▶ Instructions for the task
Filter the records below and copy every line containing the word "informativ".

=== Section Start ===

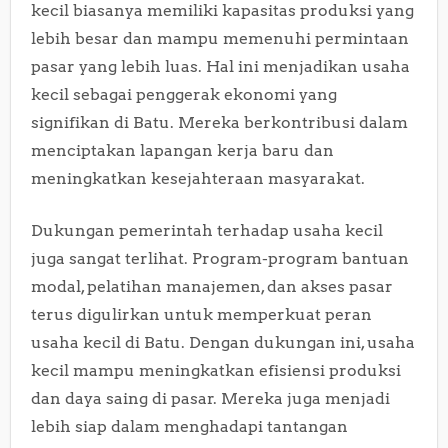
kecil biasanya memiliki kapasitas produksi yang
lebih besar dan mampu memenuhi permintaan
pasar yang lebih luas. Hal ini menjadikan usaha
kecil sebagai penggerak ekonomi yang
signifikan di Batu. Mereka berkontribusi dalam
menciptakan lapangan kerja baru dan
meningkatkan kesejahteraan masyarakat.
Dukungan pemerintah terhadap usaha kecil
juga sangat terlihat. Program-program bantuan
modal, pelatihan manajemen, dan akses pasar
terus digulirkan untuk memperkuat peran
usaha kecil di Batu. Dengan dukungan ini, usaha
kecil mampu meningkatkan efisiensi produksi
dan daya saing di pasar. Mereka juga menjadi
lebih siap dalam menghadapi tantangan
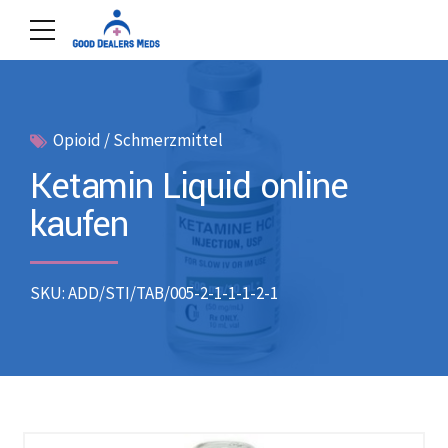
Opioid / Schmerzmittel
Ketamin Liquid online
kaufen
SKU: ADD/STI/TAB/005-2-1-1-1-2-1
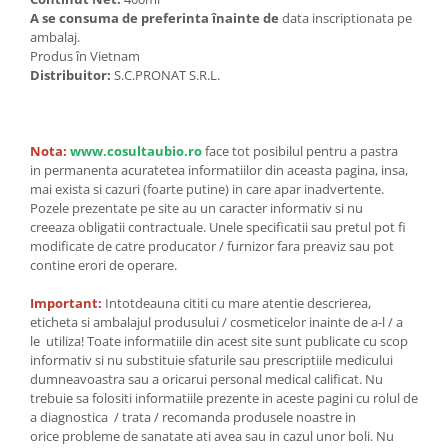
A se consuma de preferinta înainte de
data inscriptionata pe
ambalaj.
Produs în Vietnam
Distribuitor:
S.C.PRONAT S.R.L.
Nota:
www.cosultaubio.ro
face tot posibilul pentru a pastra
in permanenta acuratetea informatiilor din aceasta pagina, insa,
mai exista si cazuri (foarte putine) in care apar inadvertente.
Pozele prezentate pe site au un caracter informativ si nu
creeaza obligatii contractuale. Unele specificatii sau pretul pot fi
modificate de catre producator / furnizor fara preaviz sau pot
contine erori de operare.
Important:
Intotdeauna cititi cu mare atentie descrierea,
eticheta si ambalajul produsului / cosmeticelor inainte de a-l / a
le utiliza! Toate informatiile din acest site sunt publicate cu scop
informativ si nu substituie sfaturile sau prescriptiile medicului
dumneavoastra sau a oricarui personal medical calificat. Nu
trebuie sa folositi informatiile prezente in aceste pagini cu rolul de
a diagnostica / trata / recomanda produsele noastre in
orice probleme de sanatate ati avea sau in cazul unor boli. Nu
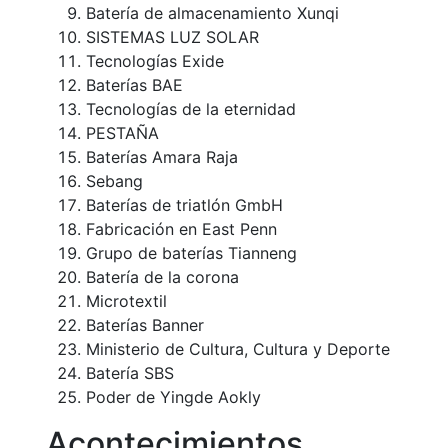
Batería de almacenamiento Xunqi
SISTEMAS LUZ SOLAR
Tecnologías Exide
Baterías BAE
Tecnologías de la eternidad
PESTAÑA
Baterías Amara Raja
Sebang
Baterías de triatlón GmbH
Fabricación en East Penn
Grupo de baterías Tianneng
Batería de la corona
Microtextil
Baterías Banner
Ministerio de Cultura, Cultura y Deporte
Batería SBS
Poder de Yingde Aokly
Acontecimientos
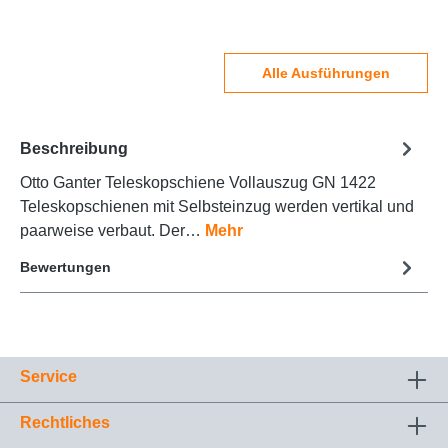
Alle Ausführungen
Beschreibung
Otto Ganter Teleskopschiene Vollauszug GN 1422
Teleskopschienen mit Selbsteinzug werden vertikal und
paarweise verbaut. Der…
Mehr
Bewertungen
Service
Rechtliches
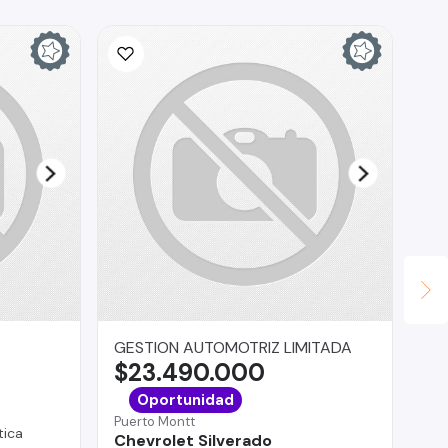
GESTION AUTOMOTRIZ LIMITADA
In
$23.490.000
$
La 
Oportunidad
Ch
Puerto Montt
ica
Chevrolet Silverado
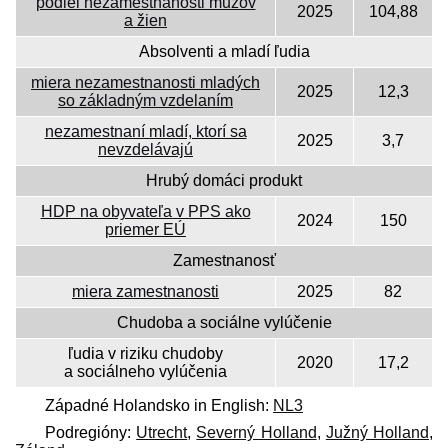
podiel nezamestnanosti mužov
2025
104,88
a žien
Absolventi a mladí ľudia
miera nezamestnanosti mladých
2025
12,3
so základným vzdelaním
nezamestnaní mladí, ktorí sa
2025
3,7
nevzdelávajú
Hrubý domáci produkt
HDP na obyvateľa v PPS ako
2024
150
priemer EÚ
Zamestnanosť
miera zamestnanosti
2025
82
Chudoba a sociálne vylúčenie
ľudia v riziku chudoby
2020
17,2
a sociálneho vylúčenia
Západné Holandsko in English:
NL3
Podregióny:
Utrecht
,
Severný Holland
,
Južný Holland
,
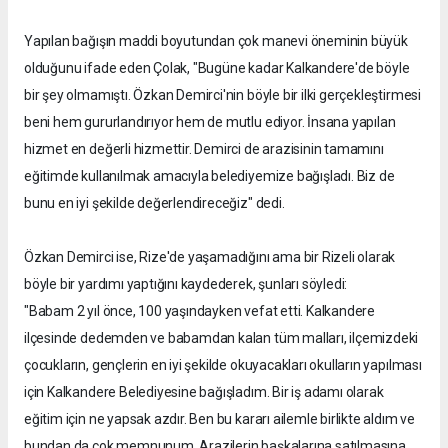
Yapılan bağışın maddi boyutundan çok manevi öneminin büyük
olduğunu ifade eden Çolak, "Bugüne kadar Kalkandere'de böyle
bir şey olmamıştı. Özkan Demirci'nin böyle bir ilki gerçekleştirmesi
beni hem gururlandırıyor hem de mutlu ediyor. İnsana yapılan
hizmet en değerli hizmettir. Demirci de arazisinin tamamını
eğitimde kullanılmak amacıyla belediyemize bağışladı. Biz de
bunu en iyi şekilde değerlendireceğiz" dedi.
Özkan Demirci ise, Rize'de yaşamadığını ama bir Rizeli olarak
böyle bir yardımı yaptığını kaydederek, şunları söyledi:
"Babam 2 yıl önce, 100 yaşındayken vefat etti. Kalkandere
ilçesinde dedemden ve babamdan kalan tüm malları, ilçemizdeki
çocukların, gençlerin en iyi şekilde okuyacakları okulların yapılması
için Kalkandere Belediyesine bağışladım. Bir iş adamı olarak
eğitim için ne yapsak azdır. Ben bu kararı ailemle birlikte aldım ve
bundan da çok memnunum. Arazilerin başkalarına satılmasına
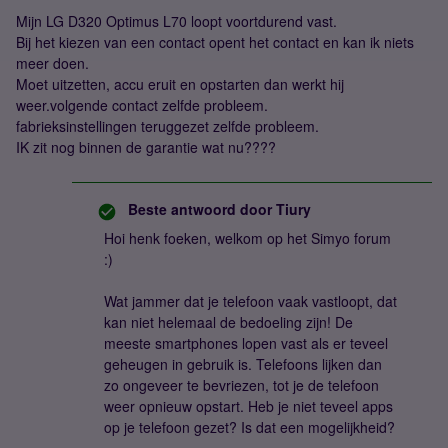
Mijn LG D320 Optimus L70 loopt voortdurend vast.
Bij het kiezen van een contact opent het contact en kan ik niets
meer doen.
Moet uitzetten, accu eruit en opstarten dan werkt hij
weer.volgende contact zelfde probleem.
fabrieksinstellingen teruggezet zelfde probleem.
IK zit nog binnen de garantie wat nu????
Beste antwoord door
Tiury
Hoi henk foeken, welkom op het Simyo forum
:)
Wat jammer dat je telefoon vaak vastloopt, dat
kan niet helemaal de bedoeling zijn! De
meeste smartphones lopen vast als er teveel
geheugen in gebruik is. Telefoons lijken dan
zo ongeveer te bevriezen, tot je de telefoon
weer opnieuw opstart. Heb je niet teveel apps
op je telefoon gezet? Is dat een mogelijkheid?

=== Section End ===

▶ Solution below
Pozele prezentate pe site au un caracter informativ si nu
informativ si nu substituie sfaturile sau prescriptiile medicului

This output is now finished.